Entscheidend für die ungesunde Entwicklung unserer Essgewohnheiten ist die Notwendigkeit, Profite und Umsätze permanent zu steigern. Dies gilt es zu erkennen und zu verändern. Den Unternehmen, Branchen und Märkten muss ein wachstumsneutrales Wirtschaften ermöglicht werden. Hierfür ist ein wachstumsneutrales Geld unverzichtbar. Erst bei einem dauerhaften Null-Zins-Niveau können sich Unternehmen und Märkte entwickeln, ohne permanent Wachstum erzeugen zu müssen.
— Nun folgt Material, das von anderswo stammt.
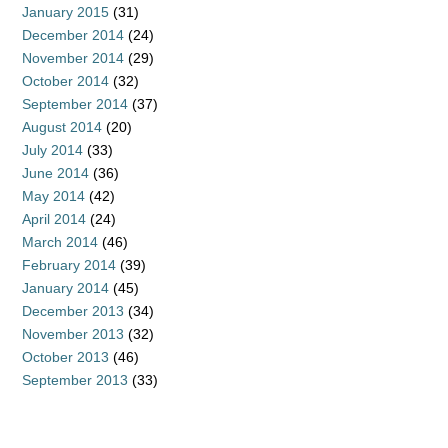
January 2015
(31)
December 2014
(24)
November 2014
(29)
October 2014
(32)
September 2014
(37)
August 2014
(20)
July 2014
(33)
June 2014
(36)
May 2014
(42)
April 2014
(24)
March 2014
(46)
February 2014
(39)
January 2014
(45)
December 2013
(34)
November 2013
(32)
October 2013
(46)
September 2013
(33)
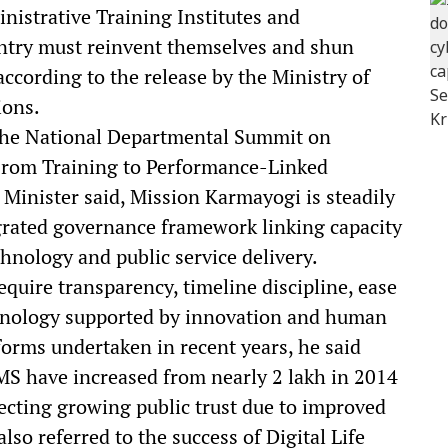
nistrative Training Institutes and
untry must reinvent themselves and shun
ccording to the release by the Ministry of
ions.
 the National Departmental Summit on
: From Training to Performance-Linked
Minister said, Mission Karmayogi is steadily
rated governance framework linking capacity
nology and public service delivery.
quire transparency, timeline discipline, ease
hnology supported by innovation and human
forms undertaken in recent years, he said
S have increased from nearly 2 lakh in 2014
lecting growing public trust due to improved
lso referred to the success of Digital Life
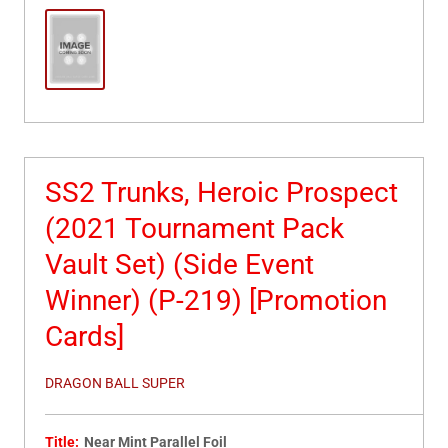
SS2 Trunks, Heroic Prospect
(2021 Tournament Pack
Vault Set) (Side Event
Winner) (P-219) [Promotion
Cards]
DRAGON BALL SUPER
Title:
Near Mint Parallel Foil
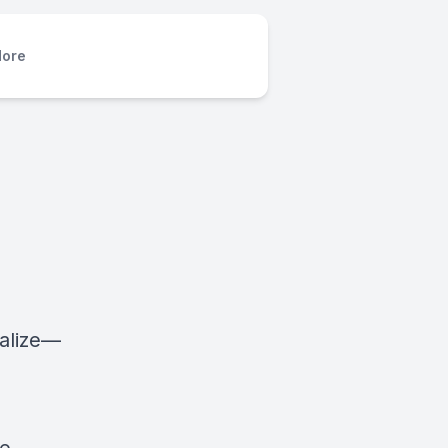
ore
alize—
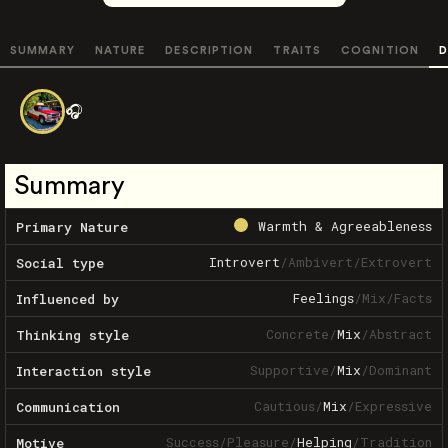
SUMMARY
NATURE
DESCRIPTION
TRAITS
COGNITION
D
🎧
Summary
Warmth & Agreeableness
Primary Nature
Introvert
/
Ambivert
/
Extrovert
Social type
Feelings
/
Mix
/
Facts
Influenced by
Concrete
/
Mix
/
Abstract
Thinking style
Supportive
/
Mix
/
Dominant
Interaction style
Cautious
/
Mix
/
Expressive
Communication
Success
/
Pleasure
/
Helping
/
Tradition
Motive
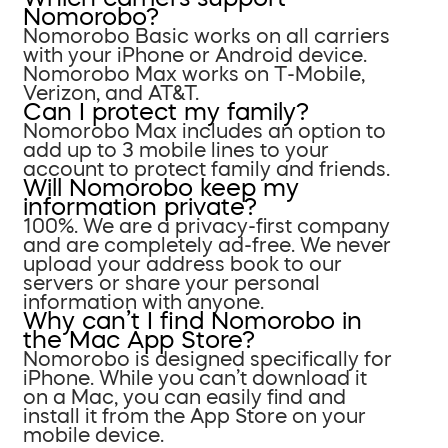
Nomorobo?
Nomorobo Basic works on all carriers
with your iPhone or Android device.
Nomorobo Max works on T-Mobile,
Verizon, and AT&T.
Can I protect my family?
Nomorobo Max includes an option to
add up to 3 mobile lines to your
account to protect family and friends.
Will Nomorobo keep my
information private?
100%. We are a privacy-first company
and are completely ad-free. We never
upload your address book to our
servers or share your personal
information with anyone.
Why can’t I find Nomorobo in
the Mac App Store?
Nomorobo is designed specifically for
iPhone. While you can’t download it
on a Mac, you can easily find and
install it from the App Store on your
mobile device.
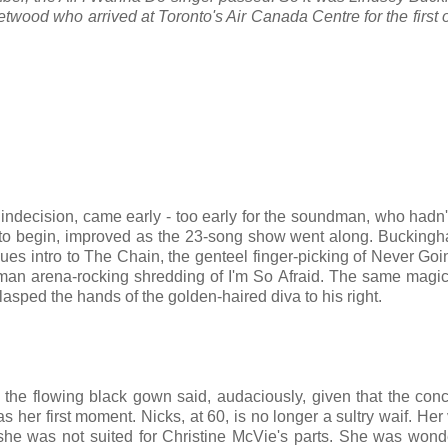
ood who arrived at Toronto's Air Canada Centre for the first 
indecision, came early - too early for the soundman, who hadn'
 to begin, improved as the 23-song show went along. Buckingha
lues intro to The Chain, the genteel finger-picking of Never Go
an arena-rocking shredding of I'm So Afraid. The same magic
asped the hands of the golden-haired diva to his right.
n the flowing black gown said, audaciously, given that the con
as her first moment. Nicks, at 60, is no longer a sultry waif. Her 
she was not suited for Christine McVie's parts. She was wond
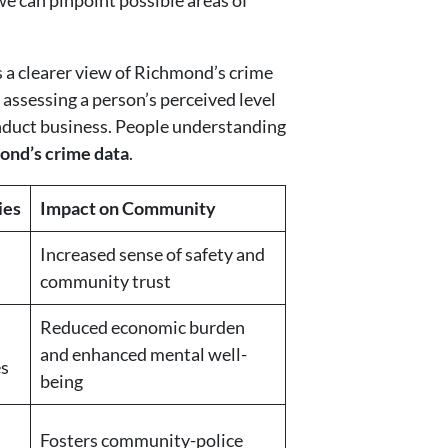
we can pinpoint possible areas of
s a clearer view of Richmond’s crime
 assessing a person’s perceived level
conduct business. People understanding
ond’s crime data
.
ies
Impact on Community
Increased sense of safety and
community trust
Reduced economic burden
and enhanced mental well-
es
being
Fosters community-police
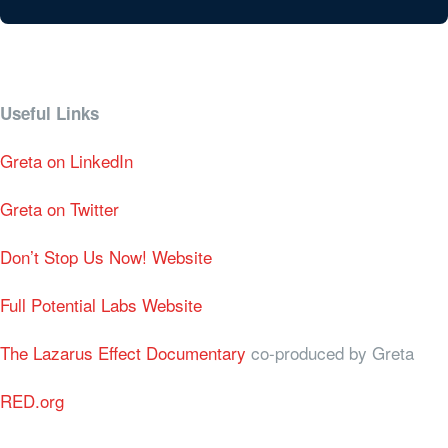
Useful Links
Greta on LinkedIn
Greta on Twitter
Don’t Stop Us Now! Website
Full Potential Labs Website
The Lazarus Effect Documentary
co-produced by Greta
RED.org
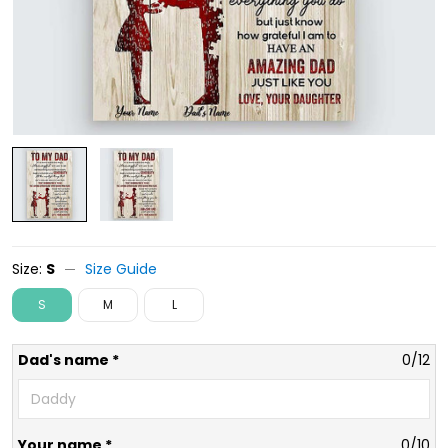
Size:
S
Size Guide
S
M
L
Dad's name *
0/12
Your name *
0/10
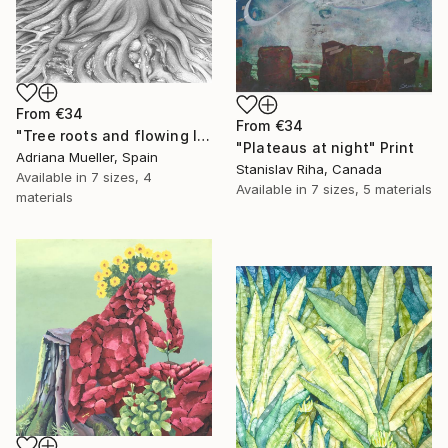
From
€34
From
€34
"Tree roots and flowing life energy" Print
"Plateaus at night" Print
Adriana Mueller, Spain
Stanislav Riha, Canada
Available in
7 sizes, 4
Available in
7 sizes, 5 materials
materials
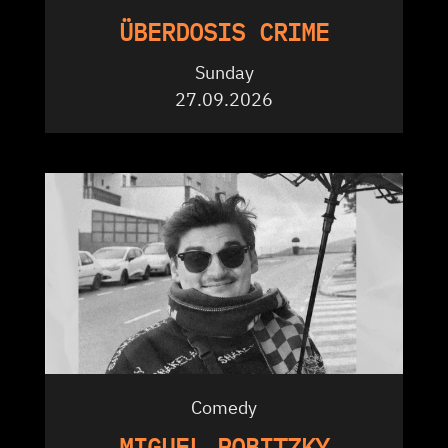
ÜBERDOSIS CRIME
Sunday
27.09.2026
Comedy
MIGUEL ROBITZKY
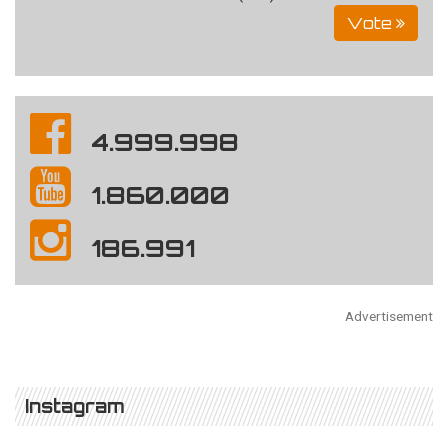
Vote
4.999.998
1.860.000
186.991
Advertisement
Instagram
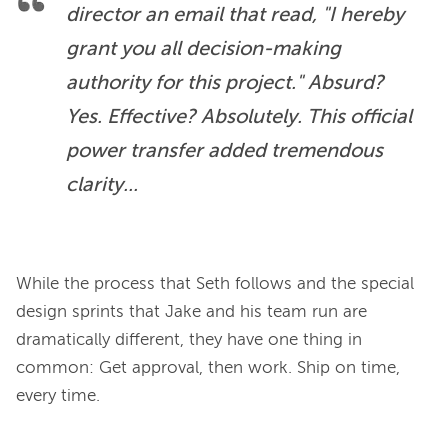
director an email that read, "I hereby 
grant you all decision-making 
authority for this project." Absurd? 
Yes. Effective? Absolutely. This official 
power transfer added tremendous 
clarity...
While the process that Seth follows and the special 
design sprints that Jake and his team run are 
dramatically different, they have one thing in 
common: Get approval, then work. Ship on time, 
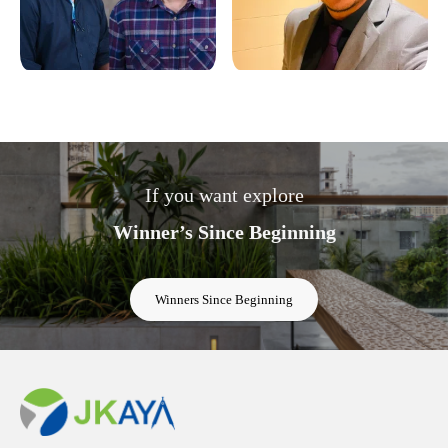
If you want explore
Winner’s Since Beginning
Winners Since Beginning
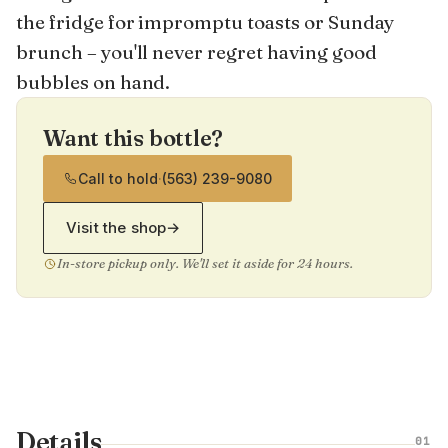
the fridge for impromptu toasts or Sunday
brunch – you'll never regret having good
bubbles on hand.
Want this bottle?
Call to hold
·
(563) 239-9080
Visit the shop
→
In-store pickup only. We'll set it aside for 24 hours.
Details
01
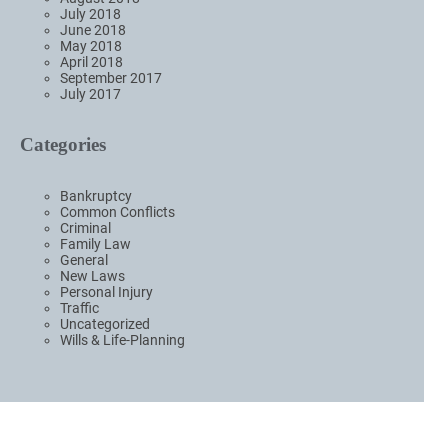
July 2018
June 2018
May 2018
April 2018
September 2017
July 2017
Categories
Bankruptcy
Common Conflicts
Criminal
Family Law
General
New Laws
Personal Injury
Traffic
Uncategorized
Wills & Life-Planning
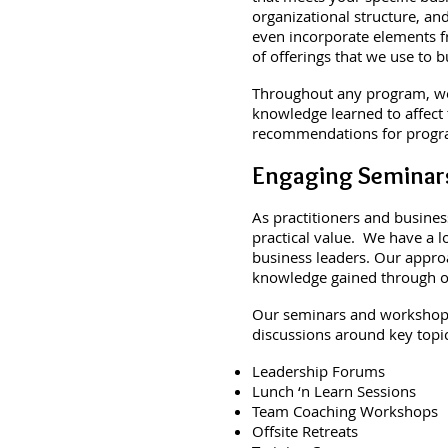
organizational structure, a
even incorporate elements 
of offerings that we use to 
Throughout any program, we 
knowledge learned to affect
recommendations for progra
Engaging Seminar
As practitioners and busines
practical value. We have a l
business leaders. Our appro
knowledge gained through our
Our seminars and workshops 
discussions around key topic
Leadership Forums
Lunch ‘n Learn Sessions
Team Coaching Workshops
Offsite Retreats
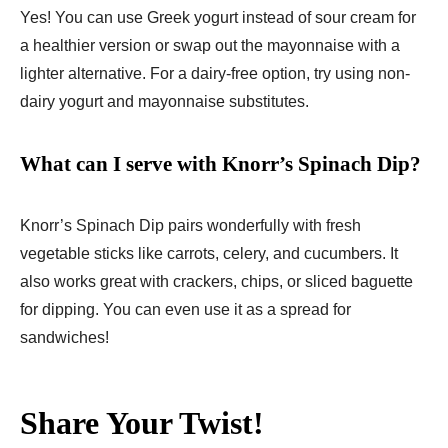
Yes! You can use Greek yogurt instead of sour cream for
a healthier version or swap out the mayonnaise with a
lighter alternative. For a dairy-free option, try using non-
dairy yogurt and mayonnaise substitutes.
What can I serve with Knorr’s Spinach Dip?
Knorr’s Spinach Dip pairs wonderfully with fresh
vegetable sticks like carrots, celery, and cucumbers. It
also works great with crackers, chips, or sliced baguette
for dipping. You can even use it as a spread for
sandwiches!
Share Your Twist!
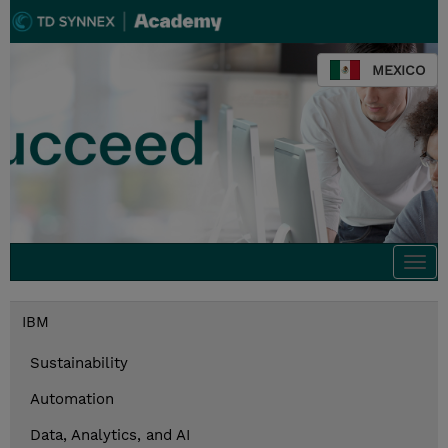
MEXICO
Togg
navi
IBM
Sustainability
Automation
Data, Analytics, and AI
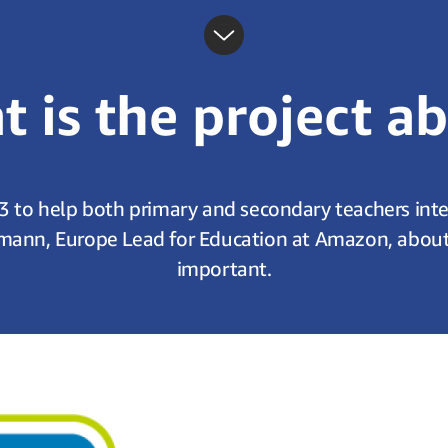
 is the project a
3 to help both primary and secondary teachers integr
mann, Europe Lead for Education at Amazon, about w
important.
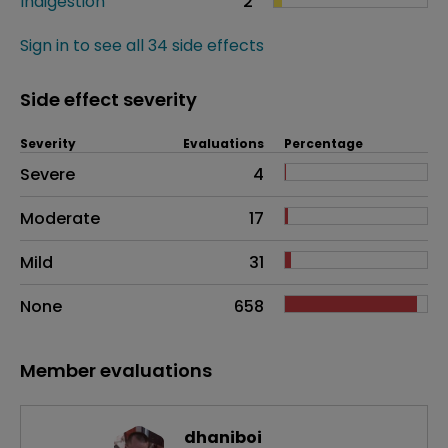
Indigestion
2
Sign in to see all 34 side effects
Side effect severity
Severity
Evaluations
Percentage
Side effects as an overall problem
Severe
4
Moderate
17
Mild
31
None
658
Member evaluations
dhaniboi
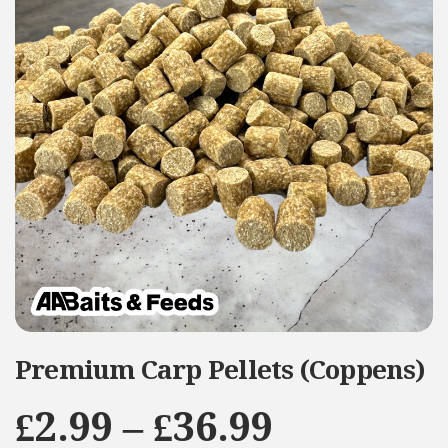
Premium Carp Pellets (Coppens)
Price
£
2.99
–
£
36.99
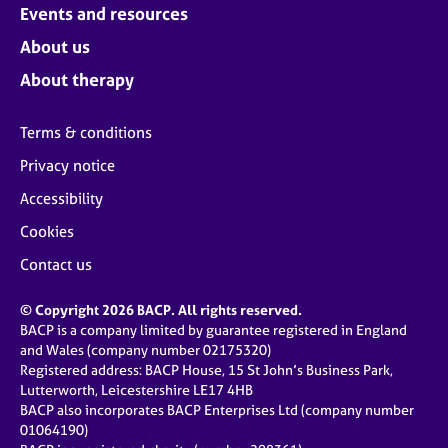
Events and resources
About us
About therapy
Terms & conditions
Privacy notice
Accessibility
Cookies
Contact us
© Copyright 2026 BACP. All rights reserved.
BACP is a company limited by guarantee registered in England
and Wales (company number 02175320)
Registered address: BACP House, 15 St John’s Business Park,
Lutterworth, Leicestershire LE17 4HB
BACP also incorporates BACP Enterprises Ltd (company number
01064190)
Liebe Politiker, schafft die ökonomischen Voraussetzungen für eine gesunde und nachhaltige Ernährung. Wenn euch das zu anstrengend sein sollte, beschränkt euch besser darauf, den Kindern ein gutes Vorbild zu sein. Moralische Appelle an Eltern und Erzieher sind gut gemeint, aber eben nicht gut gemacht.

Zitat:

„Aufgabe der Erziehungsberechtigten ist es, ihren Kindern einen positiven Umgang mit dem Medium Fernsehen zu vermitteln. Missbrauchen sie den Fernseher als Babysitter oder überlassen sie ihr Kind widerstandslos den Verführungen der Fernsehmacher, kommen sie ihrer Verantwortung nicht nach. Im schlimmsten Fall wird ihnen eines Tages vorgeworfen, sie hätten bei der Erziehung ihrer Kinder versagt. Die Aufgabe dieser Eltern ist schwierig, denn ihnen stehen Menschen gegenüber, die dieses „Versagen“ mit allen Mitteln provozieren. Wir leisten uns Programmmacher, Werbefachleute und gut bezahlte Spezialisten, deren Aufgabe es ist, Kinder an den Fernseher zu binden. Diese Menschen gelten als erfolgreich, wenn die Einschaltquoten hoch sind und Kinder täglich Stunden vor der Mattscheibe verbringen! Zu den Schattenseiten ihres Jobs gehört, dass Kinder die im Programm erlebte Gewalt in ihr Verhaltensrepertoire aufnehmen und umsetzen. Es wird ihnen jedoch nicht als Versagen ausgelegt, wenn eine Generation heranwächst, in der Gewalt als normales Mittel der Kommunikation betrachtet wird, für die Haben mehr bedeutet als Sein, denen konsumieren wichtiger ist als kommunizieren! Es ist die zwangsläufige Folge ihrer Arbeit. Es gehört zum gesellschaftlichen Auftrag, passives Konsumieren zu fördern.